## What to work on
Among the lines below, some may contain the string "Vila". Say how many do, and give nothing besides the number.

## Data under study
********
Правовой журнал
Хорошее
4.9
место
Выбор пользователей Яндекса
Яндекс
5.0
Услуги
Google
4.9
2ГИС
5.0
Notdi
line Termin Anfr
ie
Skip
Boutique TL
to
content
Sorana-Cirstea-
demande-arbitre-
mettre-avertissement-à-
********
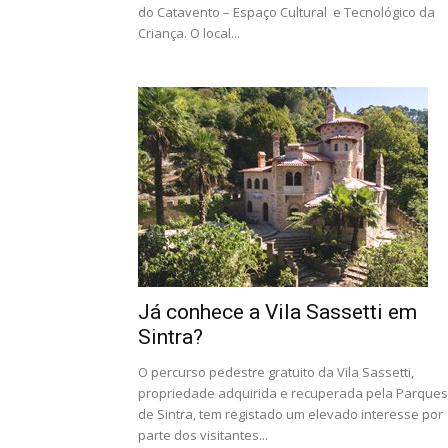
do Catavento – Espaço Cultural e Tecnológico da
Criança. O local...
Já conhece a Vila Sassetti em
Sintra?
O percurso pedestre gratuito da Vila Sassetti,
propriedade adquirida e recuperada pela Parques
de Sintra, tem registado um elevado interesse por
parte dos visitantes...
********
## Your solution
2